LONDON STMicroelectronics has developed an innovative on-chip interconnect technology targeted at SoC designs. The patented ST Network on Chip (STNoC) technology, dubbed “Spidergon”, builds on the company’s existing on-chip communications expertise.
ST says an effective NoC architecture will be a crucial precondition for cost-effective SoCs targeted at convergence devices and, in particular, NoC technology will play a major role in improving design productivity. It says its interconnection topology, will deliver significant cost/performance advantages compared to other NoC topologies.
STNoC addresses one of the most critical issues in SoC technology, the interconnection between the many IP blocks that make up the SoC device. Typically, these include one or more high performance processor cores as well as complex, dedicated IP blocks such as audio/video codecs, a wide range of connectivity IPs (USB, Ethernet, serial ATA, DVB-H, HDMI etc), and memories. Up till now, the interconnection between these blocks has been implemented via traditional circuit-switched buses but it has been widely accepted in recent years that a new interconnection methodology is required to develop SoC devices that contain a billion or more transistors organised in tens or even hundreds of IP blocks.
Alessandro Cremonesi, vice president and deputy general manager, Systems Technology, at STMicroelectronics acknowledges there are several potential approaches to breaking this bottleneck, and that the existing NoC topology will be “good for a few more years before it runs out for steam.”

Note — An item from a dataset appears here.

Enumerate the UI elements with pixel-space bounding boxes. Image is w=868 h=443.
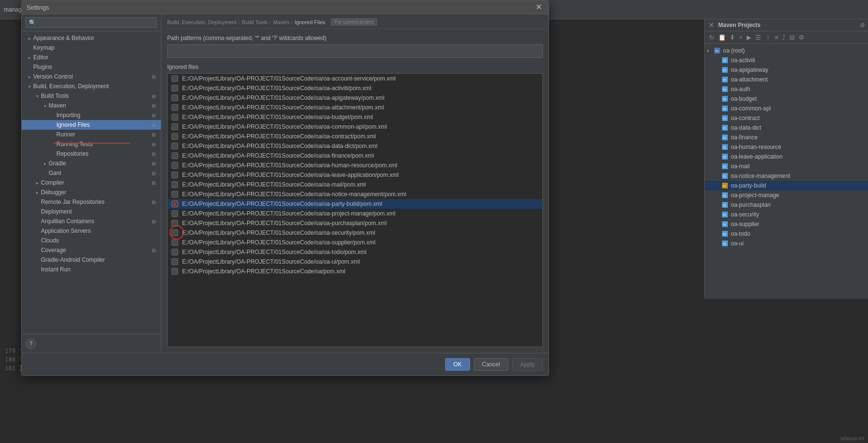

Cremonesi notes that in the long term, techniques such as optical intra-chip communications, in which ST has already reported world-leading R&D results, may eliminate the bottleneck problem. However, in the medium term, new intra-chip interconnection technologies will be required to maintain the combination of price/performance/power improvements required by customers, and that most in the industry acknowledge that NoC technology will be the best approach.
In the proprietary “Spidergon” topology, all of the IP blocks are arranged in a ring and each IP block is connected to its clockwise and its counter-clockwise neighbour as in a simple polygonal ring topology. In addition, each IP block is also connected directly to its diagonal counterpart in the network, which allows the routing algorithm to minimise the number of nodes that a data packet has to traverse before reaching its destination.
A major benefit, according to ST, is that this approach corresponds to a simple planar implementation where the wiring only needs to cross itself at one point, delivering the best possible price/performance trade-off.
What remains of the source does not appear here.